Within the data beneath, some lines may hold the word "numbers". Give the number of those lines and nothing else.

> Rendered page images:
^^^^^^^^
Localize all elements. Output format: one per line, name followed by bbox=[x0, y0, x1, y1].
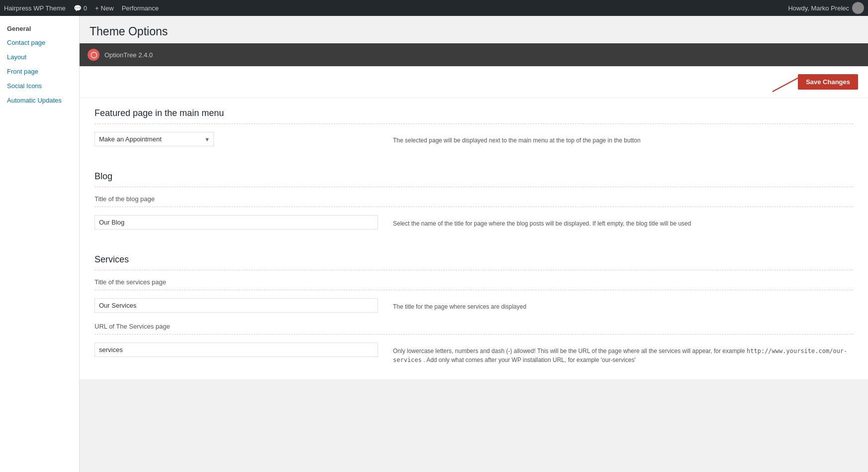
sidebar-item-front-page[interactable]: Front page bbox=[0, 64, 79, 79]
section-featured-page: Featured page in the main menu Make an A… bbox=[95, 98, 853, 161]
site-name[interactable]: Hairpress WP Theme bbox=[4, 4, 66, 12]
plus-icon: + bbox=[95, 4, 99, 12]
ot-version: OptionTree 2.4.0 bbox=[104, 51, 153, 59]
services-url-description: Only lowercase letters, numbers and dash… bbox=[393, 343, 853, 364]
performance-menu[interactable]: Performance bbox=[122, 4, 159, 12]
services-url-divider bbox=[95, 334, 853, 335]
services-title-divider bbox=[95, 290, 853, 290]
arrow-annotation bbox=[769, 71, 808, 96]
new-menu[interactable]: + New bbox=[95, 4, 114, 12]
field-main-services-title bbox=[95, 298, 378, 313]
general-section-label: General bbox=[0, 21, 79, 35]
services-title-input[interactable] bbox=[95, 298, 378, 313]
admin-sidebar: General Contact page Layout Front page S… bbox=[0, 16, 80, 472]
page-title-wrap: Theme Options bbox=[80, 16, 868, 43]
field-main-featured-page: Make an Appointment About Us Services Co… bbox=[95, 132, 378, 146]
blog-sub-section: Title of the blog page Select the name o… bbox=[95, 195, 853, 230]
field-row-services-url: Only lowercase letters, numbers and dash… bbox=[95, 343, 853, 364]
field-row-blog-title: Select the name of the title for page wh… bbox=[95, 215, 853, 230]
ot-icon: ◯ bbox=[88, 49, 99, 61]
services-title-sub-section: Title of the services page The title for… bbox=[95, 278, 853, 313]
blog-title-input[interactable] bbox=[95, 215, 378, 230]
sidebar-item-contact-page[interactable]: Contact page bbox=[0, 35, 79, 50]
section-divider bbox=[95, 123, 853, 124]
page-title: Theme Options bbox=[90, 25, 858, 38]
option-tree-header: ◯ OptionTree 2.4.0 bbox=[80, 43, 868, 66]
blog-field-label: Title of the blog page bbox=[95, 195, 853, 203]
field-main-services-url bbox=[95, 343, 378, 357]
admin-bar: Hairpress WP Theme 💬 0 + New Performance… bbox=[0, 0, 868, 16]
field-row-services-title: The title for the page where services ar… bbox=[95, 298, 853, 313]
sidebar-item-automatic-updates[interactable]: Automatic Updates bbox=[0, 93, 79, 108]
section-blog-title: Blog bbox=[95, 171, 853, 182]
featured-page-select[interactable]: Make an Appointment About Us Services Co… bbox=[95, 132, 214, 146]
section-services: Services Title of the services page The … bbox=[95, 244, 853, 379]
blog-field-divider bbox=[95, 207, 853, 207]
services-url-sub-section: URL of The Services page Only lowercase … bbox=[95, 323, 853, 364]
comment-bubble-icon: 💬 bbox=[74, 4, 82, 12]
user-info: Howdy, Marko Prelec bbox=[788, 2, 864, 14]
field-row-featured-page: Make an Appointment About Us Services Co… bbox=[95, 132, 853, 146]
services-title-label: Title of the services page bbox=[95, 278, 853, 286]
featured-page-select-wrap[interactable]: Make an Appointment About Us Services Co… bbox=[95, 132, 214, 146]
services-title-description: The title for the page where services ar… bbox=[393, 298, 853, 311]
save-changes-bar: Save Changes bbox=[80, 66, 868, 98]
form-body: Featured page in the main menu Make an A… bbox=[80, 98, 868, 379]
user-greeting: Howdy, Marko Prelec bbox=[788, 4, 849, 12]
avatar bbox=[852, 2, 864, 14]
featured-page-description: The selected page will be displayed next… bbox=[393, 132, 853, 145]
services-url-input[interactable] bbox=[95, 343, 378, 357]
section-featured-page-title: Featured page in the main menu bbox=[95, 108, 853, 118]
section-blog-divider bbox=[95, 187, 853, 187]
sidebar-item-social-icons[interactable]: Social Icons bbox=[0, 79, 79, 93]
svg-line-0 bbox=[772, 76, 802, 92]
blog-title-description: Select the name of the title for page wh… bbox=[393, 215, 853, 228]
form-fields-area: Featured page in the main menu Make an A… bbox=[80, 98, 868, 379]
sidebar-item-layout[interactable]: Layout bbox=[0, 50, 79, 64]
services-url-label: URL of The Services page bbox=[95, 323, 853, 330]
section-services-title: Services bbox=[95, 254, 853, 265]
field-main-blog-title bbox=[95, 215, 378, 230]
section-services-divider bbox=[95, 270, 853, 270]
section-blog: Blog Title of the blog page Select the n… bbox=[95, 161, 853, 244]
comments-link[interactable]: 💬 0 bbox=[74, 4, 87, 12]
^^^^^^^^
> ANSWER TO THIS TASK: 2